Selecting a “sample application” for class labs

Class labs are more effective if they use a scenario that builds up to a sample solution. Attendees leave the class feeling they have built something and have a toolkit useful for their environment. The difficulty comes with selecting the scenario. It has to be complex enough to support labs on advanced topics but simple enough to be readily understood.

I once taught a class on database usage that had a rental car agency as the sample application. It was so complicated that some users complained that they did not attend the class to learn the rental-car business. Others who knew the rental-car business complained the business rules in the sample were wrong. These discussions took away from class time and enjoyment. We ended up selecting another scenario when the class was revised.

My most recent lab creation involved a simple case of “login failure” from linux_secure logs.
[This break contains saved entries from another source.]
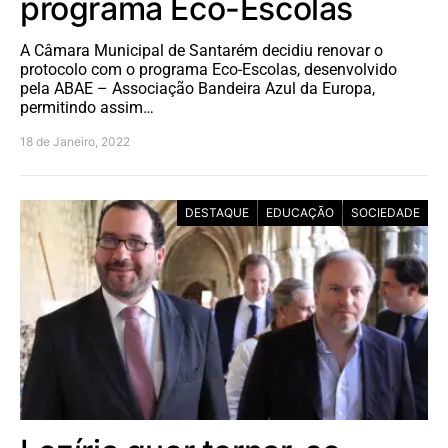
programa Eco-Escolas
A Câmara Municipal de Santarém decidiu renovar o
protocolo com o programa Eco-Escolas, desenvolvido
pela ABAE – Associação Bandeira Azul da Europa,
permitindo assim…
18 de Janeiro, 2022
DESTAQUE
EDUCAÇÃO
SOCIEDADE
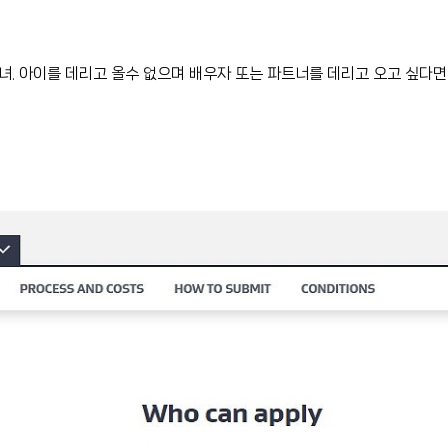
. 아이를 데리고 올수 없으며 배우자 또는 파트너를 데리고 오고 싶다면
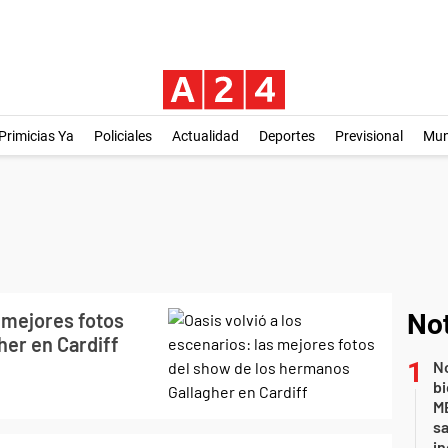
Primicias Ya
Policiales
Actualidad
Deportes
Previsional
Mu
s mejores fotos
Not
her en Cardiff
No
bi
ME
sa
i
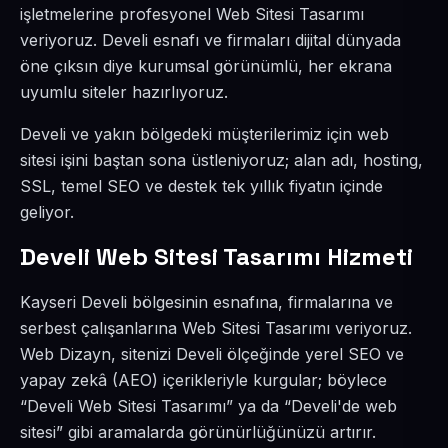
işletmelerine profesyonel Web Sitesi Tasarımı
veriyoruz. Develi esnafı ve firmaları dijital dünyada
öne çıksın diye kurumsal görünümlü, her ekrana
uyumlu siteler hazırlıyoruz.
Develi ve yakın bölgedeki müşterilerimiz için web
sitesi işini baştan sona üstleniyoruz; alan adı, hosting,
SSL, temel SEO ve destek tek yıllık fiyatın içinde
geliyor.
Develi Web Sitesi Tasarımı Hizmeti
Kayseri Develi bölgesinin esnafına, firmalarına ve
serbest çalışanlarına Web Sitesi Tasarımı veriyoruz.
Web Dizayn, sitenizi Develi ölçeğinde yerel SEO ve
yapay zekâ (AEO) içerikleriyle kurgular; böylece
“Develi Web Sitesi Tasarımı” ya da “Develi'de web
sitesi” gibi aramalarda görünürlüğünüzü artırır.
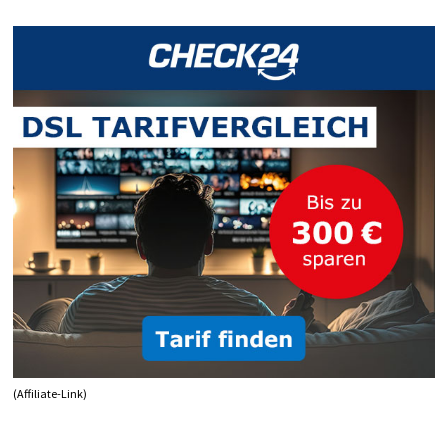
(Affiliate-Link)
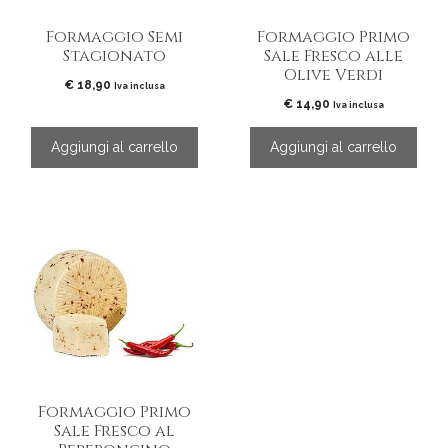
Formaggio Semi
Formaggio Primo
Stagionato
Sale Fresco alle
Olive Verdi
€
18,90
Iva inclusa
€
14,90
Iva inclusa
Aggiungi al carrello
Aggiungi al carrello
Formaggio Primo
Sale Fresco al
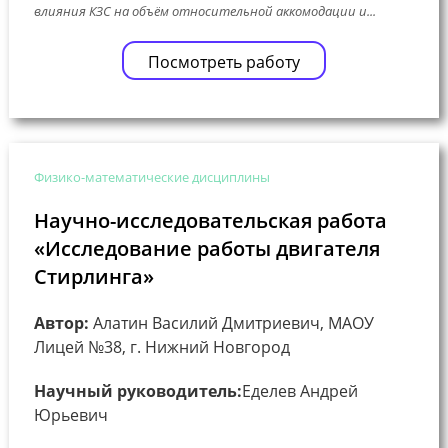
влияния КЗС на объём относительной аккомодации и...
Посмотреть работу
Физико-математические дисциплины
Научно-исследовательская работа
«Исследование работы двигателя
Стирлинга»
Автор:
Алатин Василий Дмитриевич, МАОУ
Лицей №38, г. Нижний Новгород
Научный руководитель:
Еделев Андрей
Юрьевич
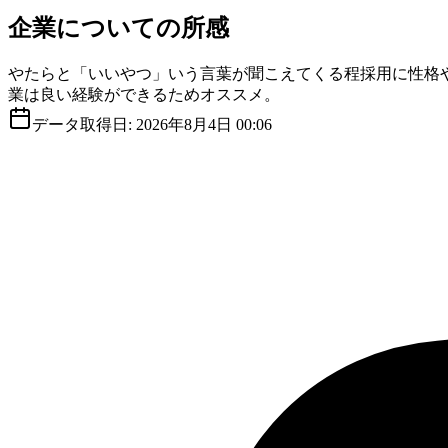
企業についての所感
やたらと「いいやつ」いう言葉が聞こえてくる程採用に性格
業は良い経験ができるためオススメ。
データ取得日:
2026年8月4日 00:06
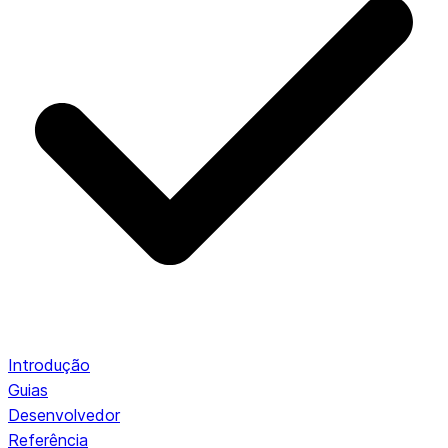
Introdução
Guias
Desenvolvedor
Referência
They were easy to discover and examine. The labs were designed to investigate the situation by looking at other data sources and correlating them to the log records. The use of statistical operators  and data visualization in the product were used to discover how often these failures occurred, which accounts were most frequently involved, which geo locations originated the login request and other clues. I’m not a security expert and knew that this was not a very sophisticated example of systems under attack. But it was simple enough for all attendees to immediately grasp and the experts in the class were kind enough to go along with such an elementary use case. (it was, after all, the first class in the curriculum so it was elementary). I am pleased to say that this scenario was used successfully for years.

Recently I notice the class labs were changed to use an e-commerce example. I believe this was done to align the class labs to the documentation examples. Whether this is a good thing or not has been the subject of debate in my latest consulting engagement. This will be a topic for a future blog post.

 

Education, documentation – What’s the difference?
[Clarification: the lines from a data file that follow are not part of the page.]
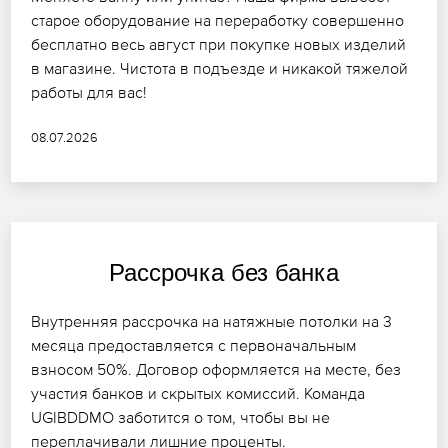
старое оборудование на переработку совершенно
бесплатно весь август при покупке новых изделий
в магазине. Чистота в подъезде и никакой тяжелой
работы для вас!
08.07.2026
Рассрочка без банка
Внутренняя рассрочка на натяжные потолки на 3
месяца предоставляется с первоначальным
взносом 50%. Договор оформляется на месте, без
участия банков и скрытых комиссий. Команда
UGIBDDMO заботится о том, чтобы вы не
переплачивали лишние проценты.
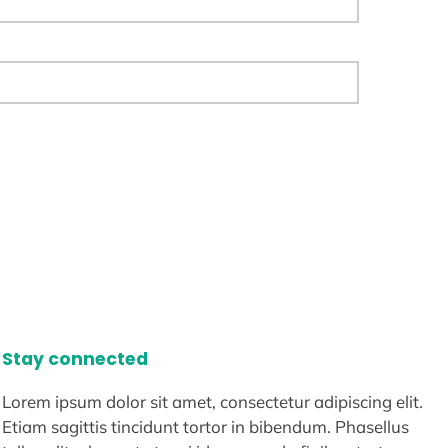
Stay connected
Lorem ipsum dolor sit amet, consectetur adipiscing elit.
Etiam sagittis tincidunt tortor in bibendum. Phasellus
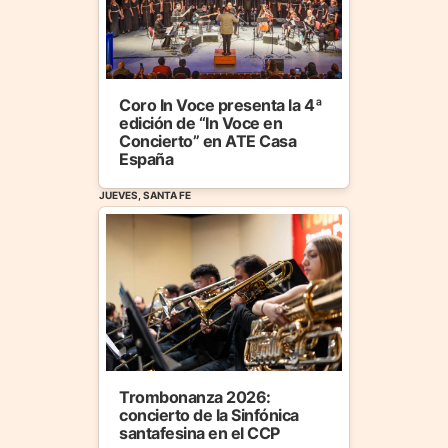
Coro In Voce presenta la 4ª
edición de “In Voce en
Concierto” en ATE Casa
España
JUEVES, SANTA FE
Trombonanza 2026:
concierto de la Sinfónica
santafesina en el CCP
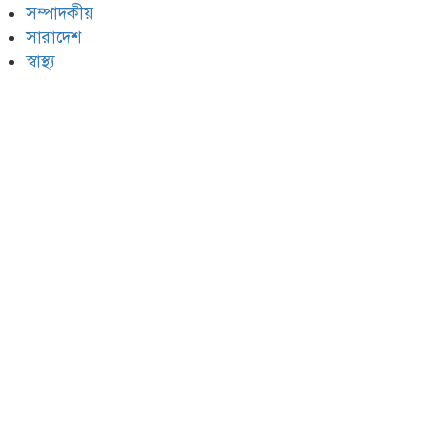
সম্পাদকীয়
সারাদেশ
স্বাস্থ্য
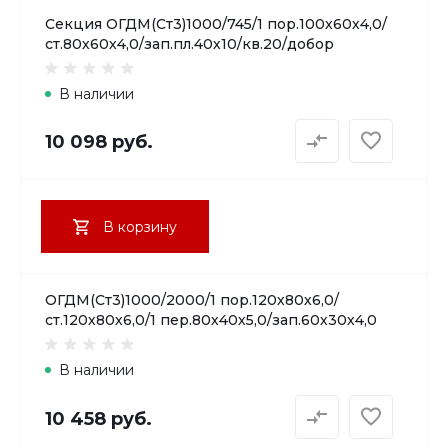
Секция ОГДМ(Ст3)1000/745/1 пор.100х60х4,0/
ст.80х60х4,0/зап.пл.40х10/кв.20/добор
В наличии
10 098 руб.
В корзину
ОГДМ(Ст3)1000/2000/1 пор.120х80х6,0/
ст.120х80х6,0/1 пер.80х40х5,0/зап.60х30х4,0
В наличии
10 458 руб.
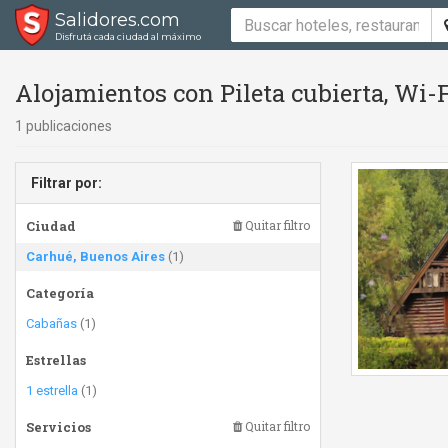
Salidores.com
Disfrutá cada ciudad al máximo
Alojamientos con Pileta cubierta, Wi-
1 publicaciones
Filtrar por:
Ciudad
Quitar filtro
Carhué, Buenos Aires
(1)
Categoría
Cabañas
(1)
Estrellas
1 estrella
(1)
Servicios
Quitar filtro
Are training materials just reformatted documentation sections? I’ve been told at times “just copy the documentation” for training materials.  Other times, coworkers express surprise that I am NOT doing that. Recently at a client site, I was told that the training materials should match the documentation “exactly”. They want the same examples and sample app. Benefit cited was the ability to cut an example out of the documentation and paste it in to the app during class labs (therefore eliminating much of the work in building a lab – and the learning).

This is a big topic which will likely be broken into multiple posts. I’ll start with using the same examples in docs and training.

Cutting an pasting from docs to build training materials

This is done – and needs to happen – when the text is about terminology and product description. Documentation is usually started earlier in a project than training. This means terminology, product benefits, feature benefits and role definitions are already worked out and approved by product management. So why not use these sentences? Consistency in terminology is important to the learning process.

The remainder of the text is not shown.